Step-by-Step Instructions (with tips)
Follow these directions as a base, then read the tips and variations below to make this Pineapple Chicken Stir Fry your own.
Heat olive oil in a large skillet over medium-high heat.
- Tip: Preheat the skillet until the oil shimmers but doesn’t smoke. A hot pan helps create a nice sear on the chicken.
Add the diced chicken and season with salt and pepper. Cook until browned, about 5–7 minutes.
- Tip: Don’t overcrowd the pan—work in a single layer so the chicken browns instead of steaming. If needed, cook in two batches and then combine.
Add the garlic and ginger, stirring for another minute until fragrant.
- Tip: Mince the garlic and ginger finely so they release maximum flavor without burning. If you like a little kick, add a pinch of red pepper flakes here.
Stir in the mixed vegetables and cook until tender, about 3–4 minutes.
- Tip: Add firmer vegetables like carrots and broccoli first, then bell peppers a minute later, so everything finishes at the same time. For extra color and texture, leave the veggies slightly crisp.
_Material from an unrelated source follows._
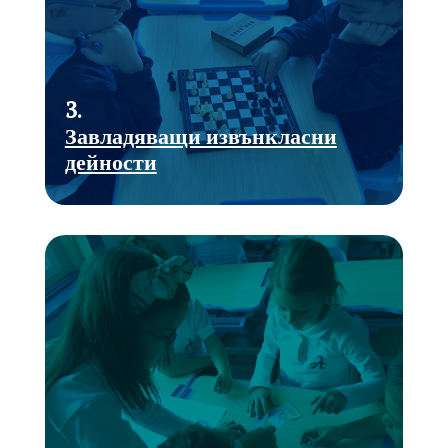
3.
Завладяващи извънкласни
дейности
Add the pineapple chunks, soy sauce, and honey. Cook for another 2–3 minutes, stirring well to combine.
- Tip: Let the sauce bubble gently so the honey melds with the soy sauce and lightly caramelizes on the chicken and pineapple. If you want a thicker glaze, mix 1 teaspoon cornstarch with 1 tablespoon water and stir it in, cooking until glossy.
Serve hot over rice or noodles.
- Tip: Fluff steamed jasmine rice, or toss with hot udon or rice noodles and a splash of sesame oil for a different base.
Variations and flavor ideas
- Vegetarian swap: Replace chicken with firm tofu (press, cube, and pan-fry until golden) or with tempeh for a nutty note.
- Spicy pineapple chicken stir fry: Add sliced fresh chili or a teaspoon of sriracha to the sauce for heat.
- Citrus boost: Stir in a tablespoon of fresh lime juice before serving to brighten the flavors.
- Roasting option: Roast the mixed vegetables on a baking tray at 425°F for 12–15 minutes until caramelized, then fold into the pan-seared chicken with pineapple for a deeper, roasted flavor.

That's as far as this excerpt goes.